== The problem ==
What you return must be the lines from the first one below through the one containing "Healthcare Conference 2024, Nov-20-2024", exactly and with pictures excluded.

== Given information ==

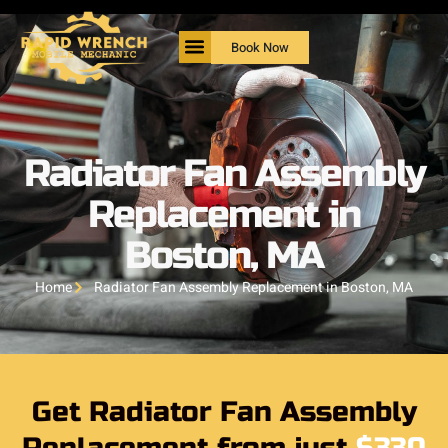
Book Now
Radiator Fan Assembly
Replacement in
Boston, MA
Home
Radiator Fan Assembly Replacement in Boston, MA
Get Radiator Fan Assembly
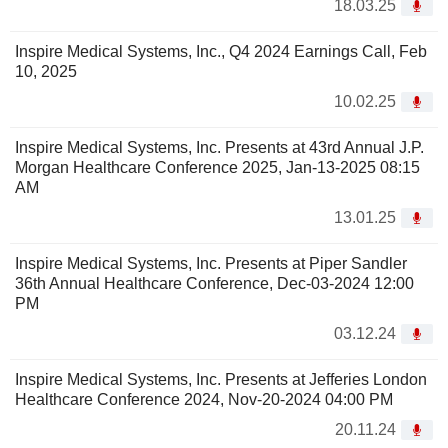
18.03.25
Inspire Medical Systems, Inc., Q4 2024 Earnings Call, Feb
10, 2025
10.02.25
Inspire Medical Systems, Inc. Presents at 43rd Annual J.P.
Morgan Healthcare Conference 2025, Jan-13-2025 08:15
AM
13.01.25
Inspire Medical Systems, Inc. Presents at Piper Sandler
36th Annual Healthcare Conference, Dec-03-2024 12:00
PM
03.12.24
Inspire Medical Systems, Inc. Presents at Jefferies London
Healthcare Conference 2024, Nov-20-2024 04:00 PM
20.11.24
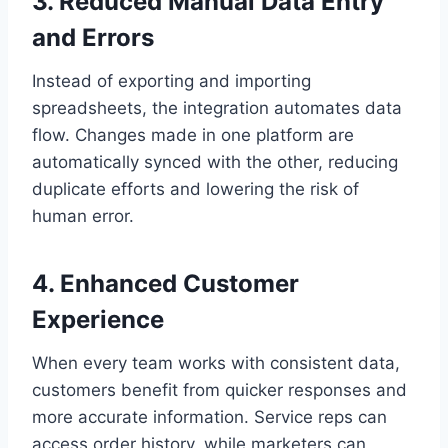
3. Reduced Manual Data Entry
and Errors
Instead of exporting and importing
spreadsheets, the integration automates data
flow. Changes made in one platform are
automatically synced with the other, reducing
duplicate efforts and lowering the risk of
human error.
4. Enhanced Customer
Experience
When every team works with consistent data,
customers benefit from quicker responses and
more accurate information. Service reps can
access order history, while marketers can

== Solution to this task ==
Book Now
Radiator Fan Assembly
Replacement in
Boston, MA
Home
Radiator Fan Assembly Replacement in Boston, MA
Get Radiator Fan Assembly
18.03.25
Inspire Medical Systems, Inc., Q4 2024 Earnings Call, Feb
10, 2025
10.02.25
Inspire Medical Systems, Inc. Presents at 43rd Annual J.P.
Morgan Healthcare Conference 2025, Jan-13-2025 08:15
AM
13.01.25
Inspire Medical Systems, Inc. Presents at Piper Sandler
36th Annual Healthcare Conference, Dec-03-2024 12:00
PM
03.12.24
Inspire Medical Systems, Inc. Presents at Jefferies London
Healthcare Conference 2024, Nov-20-2024 04:00 PM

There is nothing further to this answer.